### PROBLEM
Set down each record below precisely, skipping the pictures.

+++ DATA FOR PROCESSING +++

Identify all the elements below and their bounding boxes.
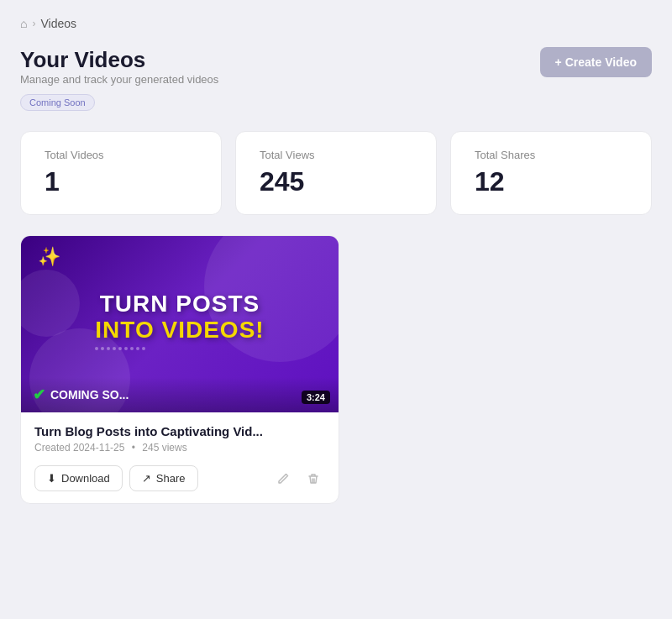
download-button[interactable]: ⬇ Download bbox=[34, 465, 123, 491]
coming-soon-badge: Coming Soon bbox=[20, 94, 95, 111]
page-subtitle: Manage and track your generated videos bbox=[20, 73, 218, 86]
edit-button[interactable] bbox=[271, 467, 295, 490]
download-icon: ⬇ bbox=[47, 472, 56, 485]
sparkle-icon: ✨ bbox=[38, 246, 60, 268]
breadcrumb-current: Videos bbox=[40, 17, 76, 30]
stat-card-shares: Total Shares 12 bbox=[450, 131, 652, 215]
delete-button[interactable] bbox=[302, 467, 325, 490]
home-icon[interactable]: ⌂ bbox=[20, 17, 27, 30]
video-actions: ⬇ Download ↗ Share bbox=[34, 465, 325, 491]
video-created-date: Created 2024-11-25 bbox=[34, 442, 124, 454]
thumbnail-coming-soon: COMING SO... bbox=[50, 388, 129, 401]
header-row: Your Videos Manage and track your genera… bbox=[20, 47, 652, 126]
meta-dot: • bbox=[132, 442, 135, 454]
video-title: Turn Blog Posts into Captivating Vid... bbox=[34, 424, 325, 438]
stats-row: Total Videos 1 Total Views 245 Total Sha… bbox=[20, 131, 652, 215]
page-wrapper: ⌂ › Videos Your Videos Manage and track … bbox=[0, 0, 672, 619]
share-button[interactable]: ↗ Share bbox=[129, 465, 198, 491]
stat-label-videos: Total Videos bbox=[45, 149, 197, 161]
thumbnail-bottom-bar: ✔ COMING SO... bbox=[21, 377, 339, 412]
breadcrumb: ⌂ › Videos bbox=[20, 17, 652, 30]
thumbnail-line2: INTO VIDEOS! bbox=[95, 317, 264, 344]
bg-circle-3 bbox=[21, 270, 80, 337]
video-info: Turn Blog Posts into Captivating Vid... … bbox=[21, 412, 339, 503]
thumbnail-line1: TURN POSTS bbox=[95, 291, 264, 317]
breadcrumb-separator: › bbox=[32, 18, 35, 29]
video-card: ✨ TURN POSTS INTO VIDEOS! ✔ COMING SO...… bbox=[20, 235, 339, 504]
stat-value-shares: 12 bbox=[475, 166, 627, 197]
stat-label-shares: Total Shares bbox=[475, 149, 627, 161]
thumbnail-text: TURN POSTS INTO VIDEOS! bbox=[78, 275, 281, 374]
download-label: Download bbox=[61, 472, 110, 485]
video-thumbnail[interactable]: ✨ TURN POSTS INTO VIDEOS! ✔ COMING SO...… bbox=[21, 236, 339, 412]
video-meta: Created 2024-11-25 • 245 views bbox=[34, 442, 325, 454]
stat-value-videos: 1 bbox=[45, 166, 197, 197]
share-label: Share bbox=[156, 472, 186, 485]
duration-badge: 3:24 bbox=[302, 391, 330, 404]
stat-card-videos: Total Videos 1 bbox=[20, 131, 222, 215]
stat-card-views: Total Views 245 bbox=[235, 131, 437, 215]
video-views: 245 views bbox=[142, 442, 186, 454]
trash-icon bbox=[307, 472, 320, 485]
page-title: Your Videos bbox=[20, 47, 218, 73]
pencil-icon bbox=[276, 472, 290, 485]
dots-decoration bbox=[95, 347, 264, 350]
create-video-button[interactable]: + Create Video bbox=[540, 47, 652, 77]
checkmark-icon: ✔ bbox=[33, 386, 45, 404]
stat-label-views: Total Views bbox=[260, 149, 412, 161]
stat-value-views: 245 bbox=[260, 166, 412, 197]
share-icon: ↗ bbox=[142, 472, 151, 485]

+++

### RESPONSE AREA
Identify all the elements below and their bounding boxes.
download-button[interactable]: ⬇ Download bbox=[34, 465, 123, 491]
coming-soon-badge: Coming Soon bbox=[20, 94, 95, 111]
page-subtitle: Manage and track your generated videos bbox=[20, 73, 218, 86]
edit-button[interactable] bbox=[271, 467, 295, 490]
download-icon: ⬇ bbox=[47, 472, 56, 485]
sparkle-icon: ✨ bbox=[38, 246, 60, 268]
breadcrumb-current: Videos bbox=[40, 17, 76, 30]
stat-card-shares: Total Shares 12 bbox=[450, 131, 652, 215]
delete-button[interactable] bbox=[302, 467, 325, 490]
home-icon[interactable]: ⌂ bbox=[20, 17, 27, 30]
video-actions: ⬇ Download ↗ Share bbox=[34, 465, 325, 491]
video-created-date: Created 2024-11-25 bbox=[34, 442, 124, 454]
thumbnail-coming-soon: COMING SO... bbox=[50, 388, 129, 401]
header-row: Your Videos Manage and track your genera… bbox=[20, 47, 652, 126]
meta-dot: • bbox=[132, 442, 135, 454]
video-title: Turn Blog Posts into Captivating Vid... bbox=[34, 424, 325, 438]
stats-row: Total Videos 1 Total Views 245 Total Sha… bbox=[20, 131, 652, 215]
page-wrapper: ⌂ › Videos Your Videos Manage and track … bbox=[0, 0, 672, 619]
share-button[interactable]: ↗ Share bbox=[129, 465, 198, 491]
stat-label-videos: Total Videos bbox=[45, 149, 197, 161]
thumbnail-bottom-bar: ✔ COMING SO... bbox=[21, 377, 339, 412]
breadcrumb: ⌂ › Videos bbox=[20, 17, 652, 30]
thumbnail-line2: INTO VIDEOS! bbox=[95, 317, 264, 344]
bg-circle-3 bbox=[21, 270, 80, 337]
video-info: Turn Blog Posts into Captivating Vid... … bbox=[21, 412, 339, 503]
thumbnail-line1: TURN POSTS bbox=[95, 291, 264, 317]
breadcrumb-separator: › bbox=[32, 18, 35, 29]
video-card: ✨ TURN POSTS INTO VIDEOS! ✔ COMING SO...… bbox=[20, 235, 339, 504]
stat-value-shares: 12 bbox=[475, 166, 627, 197]
stat-label-shares: Total Shares bbox=[475, 149, 627, 161]
thumbnail-text: TURN POSTS INTO VIDEOS! bbox=[78, 275, 281, 374]
download-label: Download bbox=[61, 472, 110, 485]
video-thumbnail[interactable]: ✨ TURN POSTS INTO VIDEOS! ✔ COMING SO...… bbox=[21, 236, 339, 412]
video-meta: Created 2024-11-25 • 245 views bbox=[34, 442, 325, 454]
stat-value-videos: 1 bbox=[45, 166, 197, 197]
share-label: Share bbox=[156, 472, 186, 485]
duration-badge: 3:24 bbox=[302, 391, 330, 404]
stat-card-videos: Total Videos 1 bbox=[20, 131, 222, 215]
stat-card-views: Total Views 245 bbox=[235, 131, 437, 215]
video-views: 245 views bbox=[142, 442, 186, 454]
trash-icon bbox=[307, 472, 320, 485]
page-title: Your Videos bbox=[20, 47, 218, 73]
pencil-icon bbox=[276, 472, 290, 485]
dots-decoration bbox=[95, 347, 264, 350]
create-video-button[interactable]: + Create Video bbox=[540, 47, 652, 77]
checkmark-icon: ✔ bbox=[33, 386, 45, 404]
stat-label-views: Total Views bbox=[260, 149, 412, 161]
stat-value-views: 245 bbox=[260, 166, 412, 197]
share-icon: ↗ bbox=[142, 472, 151, 485]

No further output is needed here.